• 10May

    I noticed that there have been a couple of queries for that recently, so I thought I might try to share some ideas. I’ve had to spend only $20 a week (for just me) on groceries several times in my life – by which I guess I mean that there have been several times when I decided most of my money should be going someplace other than food. I’ll post soon and share about making spending plans that work for you and fund your meals luxuriously… but first, how I pinch pennies!

    • I pay attention to how much things cost. I don’t mean in a nagging way – “you need to pay attention to how much things cost! Money doesn’t grow on trees, you know!” I mean that I have a good sense of what different items cost at different grocery stores, and that I can think of several meals I enjoyed that were surprisingly cheap. When I plan out my meals for the week, I guesstimate how much each ingredient I need will cost, so that I can add it up and adjust to stay within budget. You can do this too; our free meal planner guides you through it.
    • I pick all cheap meals, instead of tossing in a fancier meal or two like I ususally do. I know, this sounds too obvious. “Oh, you mean I just need to buy cheap food? Gee, thanks.” I think the real key here is that I plan my meals in the first place. I’ve tried going to the grocery store without even a list, just figuring that I need to pick out something cheap – I end up wandering the aisles, madly adding things up in my head, never satisfied, for hours.
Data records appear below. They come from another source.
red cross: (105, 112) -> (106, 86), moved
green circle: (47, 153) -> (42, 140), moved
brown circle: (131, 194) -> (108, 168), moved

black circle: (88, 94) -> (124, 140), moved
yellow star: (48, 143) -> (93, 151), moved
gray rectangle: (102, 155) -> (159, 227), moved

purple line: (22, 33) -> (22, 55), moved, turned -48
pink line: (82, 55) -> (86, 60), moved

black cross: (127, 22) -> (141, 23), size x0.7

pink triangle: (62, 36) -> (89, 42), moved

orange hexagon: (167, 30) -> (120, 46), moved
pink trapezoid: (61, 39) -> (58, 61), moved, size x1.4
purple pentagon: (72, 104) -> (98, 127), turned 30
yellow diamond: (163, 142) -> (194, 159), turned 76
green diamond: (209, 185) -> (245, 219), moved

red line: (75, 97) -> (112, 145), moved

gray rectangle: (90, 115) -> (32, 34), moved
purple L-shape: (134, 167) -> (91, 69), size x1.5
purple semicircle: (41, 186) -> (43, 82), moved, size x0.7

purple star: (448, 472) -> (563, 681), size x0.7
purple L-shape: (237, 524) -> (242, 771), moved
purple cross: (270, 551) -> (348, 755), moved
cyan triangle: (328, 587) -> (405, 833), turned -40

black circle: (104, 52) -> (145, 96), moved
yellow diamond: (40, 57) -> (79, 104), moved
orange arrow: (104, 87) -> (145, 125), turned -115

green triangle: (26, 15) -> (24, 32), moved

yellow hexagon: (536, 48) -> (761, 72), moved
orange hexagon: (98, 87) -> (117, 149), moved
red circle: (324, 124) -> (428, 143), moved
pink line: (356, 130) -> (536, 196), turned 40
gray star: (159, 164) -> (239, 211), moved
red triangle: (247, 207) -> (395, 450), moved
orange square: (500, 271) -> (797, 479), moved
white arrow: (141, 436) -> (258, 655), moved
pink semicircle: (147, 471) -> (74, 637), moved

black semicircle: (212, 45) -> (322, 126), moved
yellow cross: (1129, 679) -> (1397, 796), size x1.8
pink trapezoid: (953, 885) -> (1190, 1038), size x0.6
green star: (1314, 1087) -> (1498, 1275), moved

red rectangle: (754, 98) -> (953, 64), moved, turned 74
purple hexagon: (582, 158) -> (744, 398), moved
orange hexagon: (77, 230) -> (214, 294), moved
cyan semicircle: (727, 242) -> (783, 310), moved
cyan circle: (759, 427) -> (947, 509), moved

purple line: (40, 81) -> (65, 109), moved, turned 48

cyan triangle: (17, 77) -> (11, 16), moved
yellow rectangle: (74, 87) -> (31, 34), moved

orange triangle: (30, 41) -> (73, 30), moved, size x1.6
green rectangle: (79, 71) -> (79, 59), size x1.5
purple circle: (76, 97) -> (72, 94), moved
But if I sit down in advance and say, “Okay… something with rice would probably be cheap… oh, I could try a curry, but that might have too many ingredients to be cheap… Trader Joe’s has cheap free-range chicken, I could make that stew again and even use rice to turn it into more servings, how much would that be? I’d want tomatoes, and a tray of chicken, that’s about $4 so far, and I could probably get rice for like seventy-five cents if I got it in bulk at Berkeley Bowl even if it was organic, and then I just need to throw in some garlic and spices that I already have, and that’s about $4.75 for probably eight meals already!”
    • I hit the cupboard. I think most of us have food on hand that we don’t even take into account. There’s the half-bag of pasta whose other half went into soup, the forgotten peanut butter, the fancy jar of cookie mix that was a gift, the beans that seemed less appealing once we got out of the store, the canned tomatoes that we forgot to throw into the stew…. I’ve seen several foodbloggers set themselves a challenge of eating solely what was on hand until it was all gone, and some of them didn’t have to grocery shop at all for weeks!

    Each of these is a great way to save money on groceries, whether longer-term or just for a week. Of course, I don’t recommend drastically slashing the food budget on a regular basis. Feeling deprived, for many people, is the surest path to binge-spending later. But in a pinch, or to save up for something wonderful, it can be a great adventure.